AI and Big Data will not solve the problem of compatibility of intentions and expectations of different people. Global networks create complexity and allow potential instabilities that are impossible to manage by a top-down planning approach, which suggests that we need to rely on flexible adaptation to local needs (Helbing, 2015, p. 88). As Hayek argued, there will always be local, situational knowledge that accumulates separate to the central knowledge and not everything is meticulously reported back up the chain. Gmeiner and Harper (2021) point out there is a difference between economic calculation and planning, as planning also requires making decisions in the realm of the (socio)political, and decision-making processes are not per se efficient, as evident in the Public Choice literature. Aspects around incentives, power and authority can corrupt the benefits of AI, as Gmeiner and Harper (2021) point out, “planning creates more data, which feeds calculation. Data problems can cascade through this feedback loop and could even corrupt deep learning algorithms, which are only as good as the data that train them” (p. 6). Unintended consequences remain important, given the oftentimes black box nature of AI and sensitivity to manipulation of information and knowledge flows to AI, which decide on behalf of humans, or which may cause harm (financial, health, or otherwise). The good, the bad, and the ugly are all parts of the same AI. How goals are defined and decided upon all have major implications when AI is involved.
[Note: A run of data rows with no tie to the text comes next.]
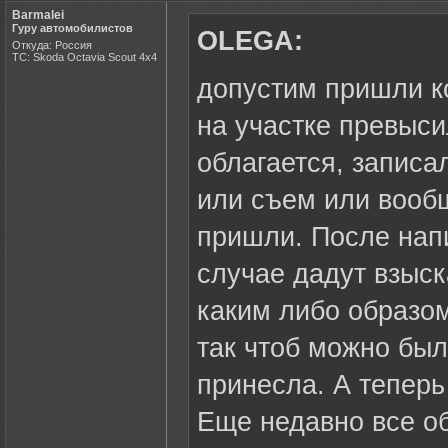
Barmalei
Гуру автомобилистов
OLEGA:
Откуда: Россия
ТС: Skoda Octavia Scout 4x4
допустим пришли ко
на участке превыси
облагается, записа
или съем или вообщ
пришли. После нап
случае дадут взыск
каким либо образо
так чтоб можно был
принесла. А теперь
Еще недавно все об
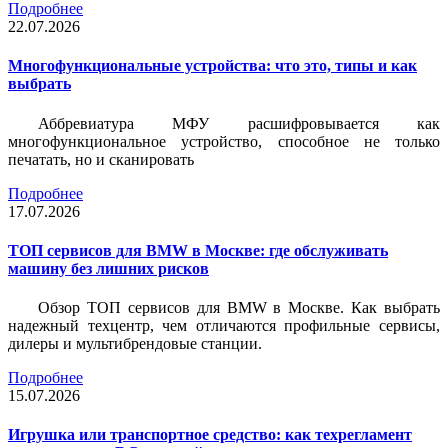
Подробнее
22.07.2026
Многофункциональные устройства: что это, типы и как
выбрать
Аббревиатура МФУ расшифровывается как
многофункциональное устройство, способное не только
печатать, но и сканировать
Подробнее
17.07.2026
ТОП сервисов для BMW в Москве: где обслуживать
машину без лишних рисков
Обзор ТОП сервисов для BMW в Москве. Как выбрать
надежный техцентр, чем отличаются профильные сервисы,
дилеры и мультибрендовые станции.
Подробнее
15.07.2026
Игрушка или транспортное средство: как техрегламент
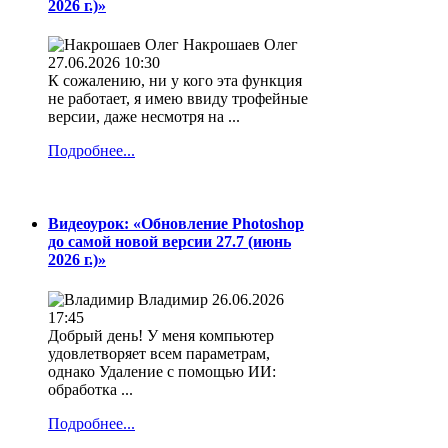
2026 г.)»
Накрошаев Олег
27.06.2026 10:30
К сожалению, ни у кого эта функция
не работает, я имею ввиду трофейные
версии, даже несмотря на ...
Подробнее...
Видеоурок: «Обновление Photoshop
до самой новой версии 27.7 (июнь
2026 г.)»
Владимир
26.06.2026
17:45
Добрый день! У меня компьютер
удовлетворяет всем параметрам,
однако Удаление с помощью ИИ:
обработка ...
Подробнее...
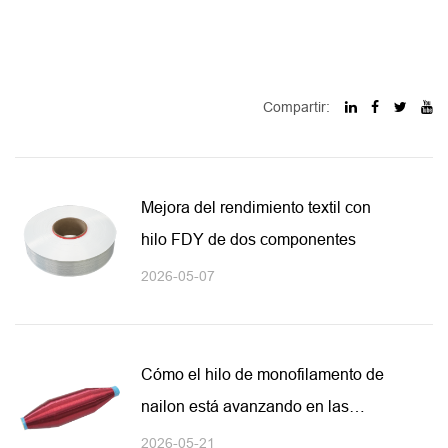
Compartir:
Mejora del rendimiento textil con
hilo FDY de dos componentes
2026-05-07
Cómo el hilo de monofilamento de
nailon está avanzando en las
aplicaciones textiles de alto
2026-05-21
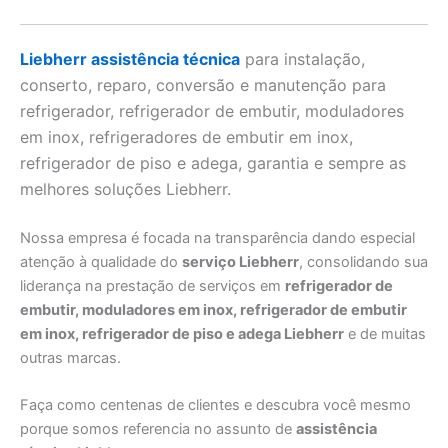
Liebherr assistência técnica
para instalação,
conserto, reparo, conversão e manutenção para
refrigerador, refrigerador de embutir, moduladores
em inox, refrigeradores de embutir em inox,
refrigerador de piso e adega, garantia e sempre as
melhores soluções Liebherr.
Nossa empresa é focada na transparência dando especial
atenção à qualidade do
serviço Liebherr
, consolidando sua
liderança na prestação de serviços em
refrigerador de
embutir, moduladores em inox, refrigerador de embutir
em inox, refrigerador de piso e adega Liebherr
e de muitas
outras marcas.
Faça como centenas de clientes e descubra você mesmo
porque somos referencia no assunto de
assistência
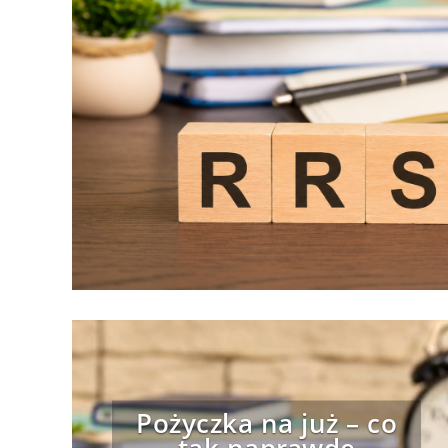
Pożyczka na już – co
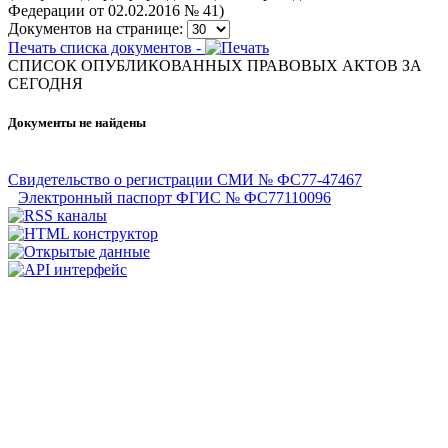
Федерации от 02.02.2016 № 41)
Документов на странице:
Печать списка документов -
СПИСОК ОПУБЛИКОВАННЫХ ПРАВОВЫХ АКТОВ ЗА
CЕГОДНЯ
Документы не найдены
Свидетельство о регистрации СМИ № ФС77-47467
Электронный паспорт ФГИС № ФС77110096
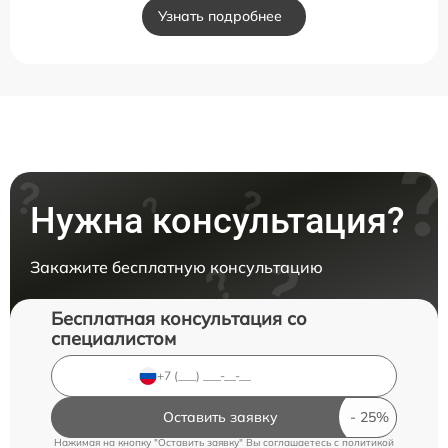
Узнать подробнее
Нужна консультация?
Закажите бесплатную консультацию
Бесплатная консультация со
специалистом
Оставить заявку
Нажимая на кнопку "Оставить заявку" Вы соглашаетесь c
политикой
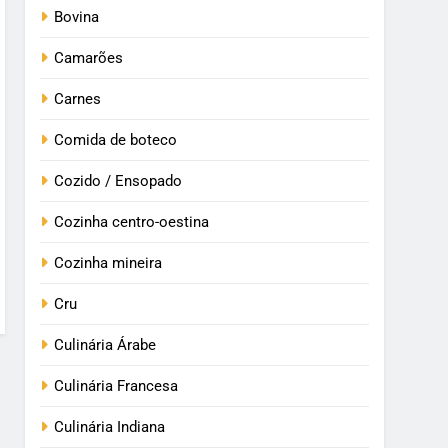
Bovina
Camarões
Carnes
Comida de boteco
Cozido / Ensopado
Cozinha centro-oestina
Cozinha mineira
Cru
Culinária Árabe
Culinária Francesa
Culinária Indiana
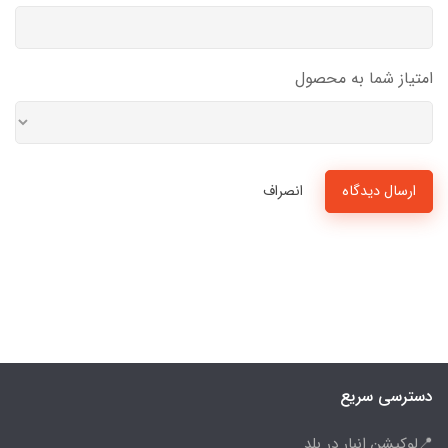
امتیاز شما به محصول
ارسال دیدگاه
انصراف
دسترسی سریع
📍لوکیشن انبار در بلد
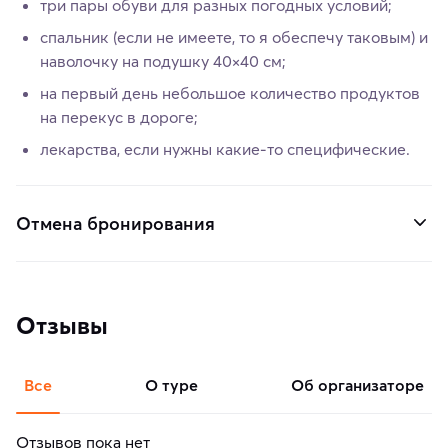
три пары обуви для разных погодных условий;
спальник (если не имеете, то я обеспечу таковым) и
наволочку на подушку 40×40 см;
на первый день небольшое количество продуктов
на перекус в дороге;
лекарства, если нужны какие-то специфические.
Отмена бронирования
Отзывы
Все
о туре
об организаторе
Отзывов пока нет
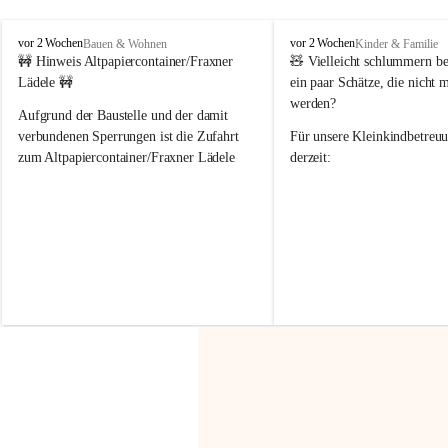
F
F
vor 2 Wochen
vor 2 Wochen
Bauen & Wohnen
Kinder & Familie
r
r
🚧 Hinweis Altpapiercontainer/Fraxner 
🧸 
Vielleicht schlummern be
a
a
Lädele 🚧
ein paar Schätze, die nicht 
x
x
werden?
e
e
Aufgrund der Baustelle und der damit 
r
r
verbundenen Sperrungen ist die Zufahrt 
Für unsere 
Kleinkindbetreu
n
n
zum Altpapiercontainer/Fraxner Lädele 
derzeit:
derzeit nur erschwert möglich.
👶 
Puppenbuggys
Ein herzliches Dankeschön an Erwin und 
👗 
Puppenkleidung
 für Pupp
Irmgard Nachbaur, die für diese Zeit die 
Größen 
35 cm, 40 cm und 
Zufahrt über ihre Privatstraße zur 
💛 Wenn ihr etwas davon ab
Verfügung stellen. 🙏
möchtet, freuen sich unsere 
Vielen Dank für eure Unterstützung und 
über eure Unterstützung.
Hilfsbereitschaft!
📍 
Die Spenden können ger
Gemeindeamt abgegeben we
Vielen herzlichen Dank!
 🌼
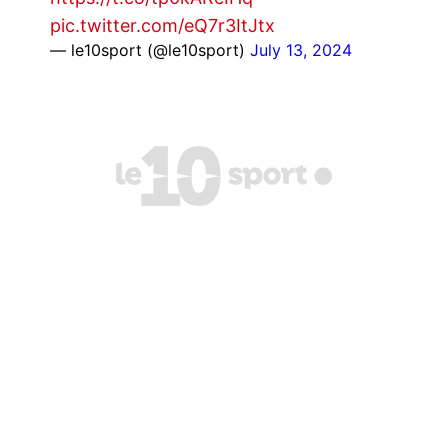
pic.twitter.com/eQ7r3ItJtx
— le10sport (@le10sport)
July 13, 2024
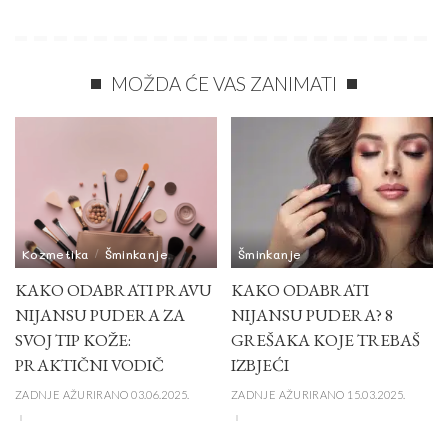
MOŽDA ĆE VAS ZANIMATI
Kozmetika
Šminkanje
Šminkanje
KAKO ODABRATI PRAVU
KAKO ODABRATI
NIJANSU PUDERA ZA
NIJANSU PUDERA? 8
SVOJ TIP KOŽE:
GREŠAKA KOJE TREBAŠ
PRAKTIČNI VODIČ
IZBJEĆI
ZADNJE AŽURIRANO 03.06.2025.
ZADNJE AŽURIRANO 15.03.2025.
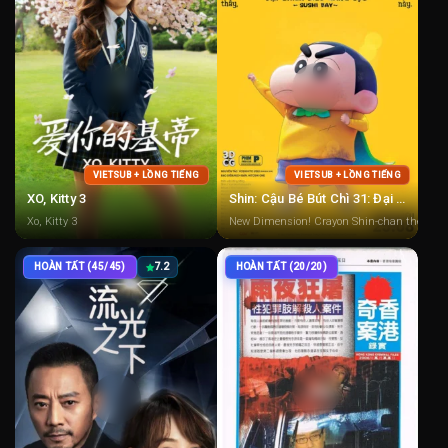
VIETSUB + LỒNG TIẾNG
VIETSUB + LỒNG TIẾNG
XO, Kitty 3
Shin: Cậu Bé Bút Chì 31: Đại Chiến Siêu Năng Lực ~ Sushi Bay ~
Xo, Kitty 3
New Dimension! Crayon Shin-chan the Movie
HOÀN TẤT (45/45)
7.2
HOÀN TẤT (20/20)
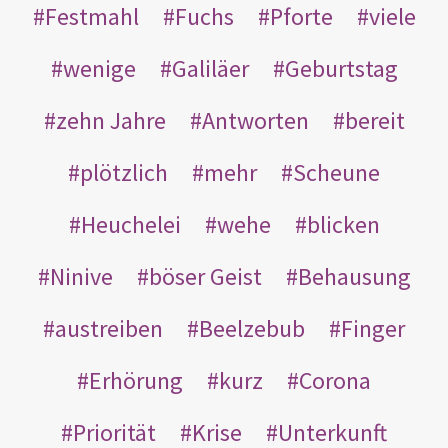
Festmahl
Fuchs
Pforte
viele
wenige
Galiläer
Geburtstag
zehn Jahre
Antworten
bereit
plötzlich
mehr
Scheune
Heuchelei
wehe
blicken
Ninive
böser Geist
Behausung
austreiben
Beelzebub
Finger
Erhörung
kurz
Corona
Priorität
Krise
Unterkunft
There is also a danger that AI and Big Data may also disregard qualitative phenomena by emulating natural sciences, “replacing the picture of the world in terms of sense qualities by one in which the units are defined exclusively by their explicit relations…It not only frequently leads to the selection for the study of the most irrelevant aspects of the phenomena because they happen to be measurable, but also to ‘measurements’ and assignments of numerical values which are absolutely meaningless” (Hayek, 1952, p. 50–51). In general, Hayek (1952) reminds us that “the great lesson of humility which science teaches us, that we can never be omnipotent or omniscient, is the same as that of all great religions: man is not and never will be the god before whom he must bow down” (p. 102).

Not even when the Golem becomes a reality.